Project Euler

Cake Icing Puzzle

Adam plays a game with his birthday cake. He cuts a piece forming a circular sector of angle x degrees and flips the piece upside down, placing the icing on the bottom. He then rotates the cake by...

Source sync Apr 19, 2026

Problem #0566

Level Level 34

Solved By 235

Languages C++, Python

Answer 329569369413585

Length 521 words

geometrysimulationsequence

Adam plays the following game with his birthday cake.

He cuts a piece forming a circular sector of $60$ degrees and flips the piece upside down, with the icing on the bottom.

He then rotates the cake by $60$ degrees counterclockwise, cuts an adjacent $60$ degree piece and flips it upside down.

He keeps repeating this, until after a total of twelve steps, all the icing is back on top.

Amazingly, this works for any piece size, even if the cutting angle is an irrational number: all the icing will be back on top after a finite number of steps.
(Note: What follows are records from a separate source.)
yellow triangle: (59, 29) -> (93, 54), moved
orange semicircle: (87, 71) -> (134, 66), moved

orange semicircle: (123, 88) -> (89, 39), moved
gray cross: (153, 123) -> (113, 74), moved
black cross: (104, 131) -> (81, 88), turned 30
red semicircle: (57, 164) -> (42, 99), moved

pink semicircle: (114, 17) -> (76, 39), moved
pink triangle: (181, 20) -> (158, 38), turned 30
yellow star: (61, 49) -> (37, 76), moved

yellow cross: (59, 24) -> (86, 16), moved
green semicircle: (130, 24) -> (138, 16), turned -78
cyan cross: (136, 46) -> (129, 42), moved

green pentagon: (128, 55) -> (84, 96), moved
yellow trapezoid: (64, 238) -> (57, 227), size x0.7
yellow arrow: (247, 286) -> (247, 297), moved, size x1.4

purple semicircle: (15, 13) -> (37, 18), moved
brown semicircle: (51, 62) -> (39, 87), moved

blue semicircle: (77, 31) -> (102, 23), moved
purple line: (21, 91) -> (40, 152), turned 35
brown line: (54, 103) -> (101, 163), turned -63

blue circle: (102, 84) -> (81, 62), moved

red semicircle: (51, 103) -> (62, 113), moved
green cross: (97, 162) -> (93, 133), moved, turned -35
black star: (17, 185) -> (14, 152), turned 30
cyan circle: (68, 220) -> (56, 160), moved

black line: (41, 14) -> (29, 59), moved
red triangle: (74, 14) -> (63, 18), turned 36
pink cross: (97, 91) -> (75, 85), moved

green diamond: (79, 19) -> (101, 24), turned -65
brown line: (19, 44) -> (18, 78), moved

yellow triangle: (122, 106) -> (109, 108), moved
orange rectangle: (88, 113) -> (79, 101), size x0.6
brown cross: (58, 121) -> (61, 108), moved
Now, Adam tries something different: he alternates cutting pieces of size $x=\frac{360}{9}$ degrees, $y=\frac{360}{10}$ degrees and $z=\frac{360 }{\sqrt{11}}$ degrees. The first piece he cuts has size $x$ and he flips it. The second has size $y$ and he flips it. The third has size $z$ and he flips it. He repeats this with pieces of size $x$, $y$ and $z$ in that order until all the icing is back on top, and discovers he needs $60$ flips altogether.

Let $F(a, b, c)$ be the minimum number of piece flips needed to get all the icing back on top for pieces of size $x=\frac{360}{a}$ degrees, $y=\frac{360}{b}$ degrees and $z=\frac{360}{\sqrt{c}}$ degrees.

Let $G(n) = \displaystyle{\sum}_{9 \le a < b < c \le n} F(a,b,c)$, for integers $a$, $b$ and $c$.

You are given that $F(9, 10, 11) = 60$, $F(10, 14, 16) = 506$, $F(15, 16, 17) = 785232$.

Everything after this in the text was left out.